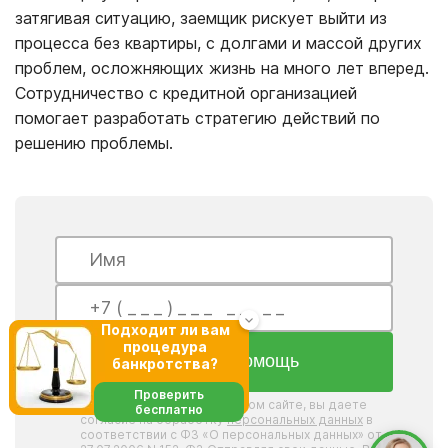
затягивая ситуацию, заемщик рискует выйти из
процесса без квартиры, с долгами и массой других
проблем, осложняющих жизнь на много лет вперед.
Сотрудничество с кредитной организацией
помогает разработать стратегию действий по
решению проблемы.
Подходит ли вам
процедура
Получить помощь
банкротства?
Проверить
*отправляя формы на данном сайте, вы даете
бесплатно
согласие на обработку
персональных данных
в
соответствии с ФЗ «О персональных данных» от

::::

__Required action__. Should a picture appear among the entries, skip it and copy the rest exactly.

__Answer below__.
затягивая ситуацию, заемщик рискует выйти из
процесса без квартиры, с долгами и массой других
проблем, осложняющих жизнь на много лет вперед.
Сотрудничество с кредитной организацией
помогает разработать стратегию действий по
решению проблемы.
Подходит ли вам
процедура
Получить помощь
банкротства?
Проверить
*отправляя формы на данном сайте, вы даете
бесплатно
согласие на обработку
персональных данных
в
соответствии с ФЗ «О персональных данных» от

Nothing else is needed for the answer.